The Cowsills are an American singing group from Newport, Rhode Island, known for beautiful harmonies and their ability to play music at an early age. In 1965 brothers Bill and Bob on guitars and Barry on drums started a group and John was added shortly after. When John learned how to play drums, Barry switched to bass. They played around Newport and became a regular act at Bannister’s Wharf. After initial success the brothers were joined by their mother Barbara and siblings Paul and Susan. Bob’s twin brother Richard was their road manager until going to serve in the military during the Vietnam War a few years later. When the group expanded to full family membership, the six siblings ranged in age from eight to nineteen. The group was the inspiration for the 1970’s television show The Partridge Family and were originally offered to play their corresponding parts on the show. However, the studio wanted Shirley Jones to play Barbara’s role as mother/band member and band manager/father/husband William “Bud” Cowsill disagreed and ended their involvement and participation. To this day, The Cowsills and Shirley remain friends and in fact, the band still occasionally plays the only song ever covered by both The Cowsills and The Partridge Family, “I Really Want To Know You,” in concert. They had a handful of singles released on Joda and Phillips Records in 1965-66 to modest success. After Leonard Stogel took over managing the band he got them signed to MGM Records in 1967. Barbara joined the band just in time to record their first album that included the hit “The Rain, The Park and Other Things,” with Bill on lead vocals. It sold over a million copies and was awarded a gold record. Soon after the band expanded to include Paul and Susan and with the success of “Rain” the band quickly became a popular U.S. act and appeared on the popular Sunday night TV program The Ed Sullivan Show. The song reached No. 2 on the Billboard Top 100 and received a lot of airplay in England and Europe. The group scored other million selling hits with “Indian Lake” in 1968 and with the title song from the musical Hair, in 1969. From 1968-72 the band played an average of 200 gigs a year and were among the most popular acts on the American concert scene.
For the past few decades there have been various breakups and reunions and after the band originally split the individual members went on to different career attempts in and out of the music industry. Some produced albums and performed from time to time but not as The Cowsills. One project was a band called Bridey Murphy with Paul, Bill, Barry and Waddy Wachtel in the mid ’70’s. In the years following the band breakup Susan continued her music career with The Continental Drifters, a great group that included members of The Bangles, The db’s and The Dream Syndicate; and currently leads her own band with husband Russ Broussard on drums. Since 2000, John has been drumming, playing keys and singing with The Beach Boys and is married to Vicki Peterson, the guitarist from The Bangles and The Continental Drifters. Fun fact, in the early ’80’s John was a member of the band Tommy Twotone and his backing vocals and percussion can be heard on their hit “Jenny (867-5309).” After working as sound engineer for Helen Reddy, Paul left music for a career in the construction industry. Today, when not on the road with the band, he primarily works as a farmer in Oregon. Bob has had a successful career outside the music industry developing software for hospital emergency departments.

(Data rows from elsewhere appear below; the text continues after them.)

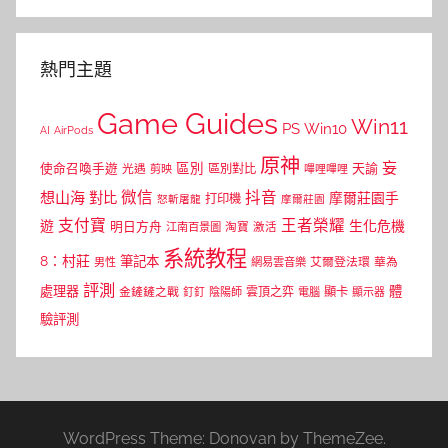
熱門主題
Game Guides
Win11
PS
Win10
AI
AirPods
原神
妄
區別
使命召喚手遊
區別對比
天諭
光遇
剪映
嗶哩嗶哩
微信
抖音
想山海
對比
摩爾莊園手
打印機
怒斬屠龍
摩爾莊園
支付寶
王者榮耀
遊
生化危機
明日方舟
江南百景圖
淘寶
激活
系統教程
8：村莊
筆記本
網易雲音樂
艾爾登法環
華為
男性
評測
體
處理器
顯卡
金鏟鏟之戰
雲頂之弈
釘釘
陰陽師
電腦
顯示器
驗評測
WordPress Theme: Donovan by ThemeZee.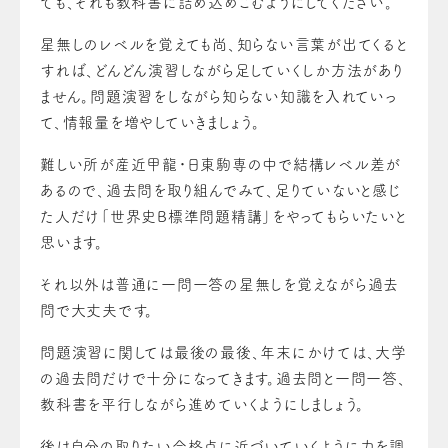
ても、それも教科書に詰め込めこむようにしてください。
星無しのレベルを覚えても尚、知らない言葉が出てくると
すれば、どんどん演習しながら足していくしか方法があり
ません。問題演習をしながら知らない知識を入れていっ
て、情報量を増やしていきましょう。
難しい所が産近甲龍・日東駒専の中で結構レベル差が
あるので、過去問を取り組んでみて、足りていないと感じ
た人だけ「世界史B標準問題精講」をやってもらいたいと
思います。
それ以外は普通に一問一答の星無しを覚えながら過去
問で大丈夫です。
問題演習に関しては最後の最後、年末にかけては、大学
の過去問だけで十分になってきます。過去問と一問一答、
教科書を平行しながら進めていくようにしましょう。
後は自分の取りたい合格点に近づいていくように力を調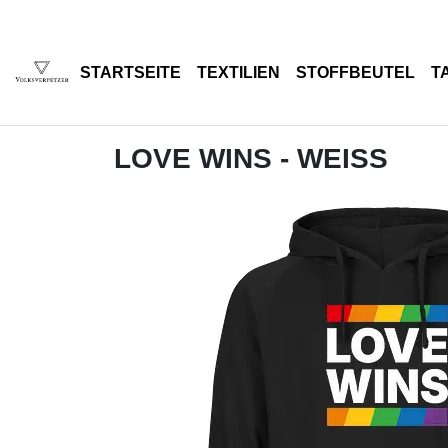
STARTSEITE
TEXTILIEN
STOFFBEUTEL
T
LOVE WINS - WEISS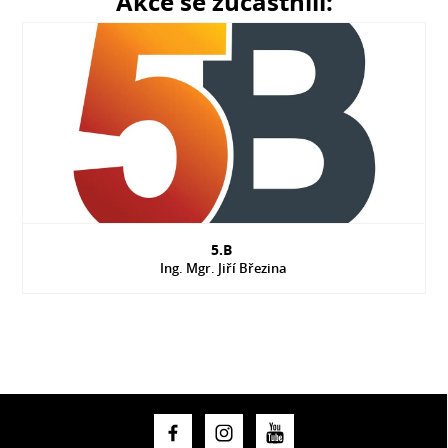
Akce se zúčastnili:
5.B
Ing. Mgr. Jiří Březina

Barry covered and played all the instruments on “Everybody’s Got Something To Hide ‘Cept For Me And My Monkey” on Boston Does The Beatles (Fast Track Records) in 1988 and then released his own solo CD As Is in 1998. He drowned in 2005 in New Orleans during Hurricane Katrina. Brother Bill moved to Canada in the ’70’s and was well known as a solo country artist and with his band The Blue Shadows. Billy died in Calgary, Canada from emphysema in 2006, and in a strange twist of fate the family found out about their oldest brother’s death while attending brother Barry’s memorial service at the King Park Gazebo in Newport, for the ceremonial spreading of his ashes. Barbara died in 1985 of emphysema, in Arizona and Bud passed in a plane flying from his home in Mexico to a U.S. Veteran’s Administration hospital, of leukemia, in 1992. Richard died in 2014 in New Mexico, of lung cancer.
In 1990 The Cowsills regrouped and their performances earned great reviews from critics and fans and led them back to the studio to record and then release “Global.” The last performance of all six siblings, Bill, Bob, Richard, Barry, John and Susan was at The Taste Of Road Island outdoor festival in Newport in 2000. In 2004 the family sang the national anthem at Fenway Park before a Boston Red Sox home game. In 2011, the documentary film Family Band — The Cowsills Story was released.The Cowsills were inducted into the R.I. Hall of Fame in 2013. In 2015, Susan announced to the audience at their 50th anniversary performance at The Cutting Room in NYC that the band would return to the studio in 2016 to begin recording their first new album in seven years. Currently, Bob, Paul and Susan perform several shows a month as The Cowsills and are joined occasionally by brother John. During the summers of 2015-2016 The Cowsills performed across the U.S. with The Turtles’ Happy Together Tour.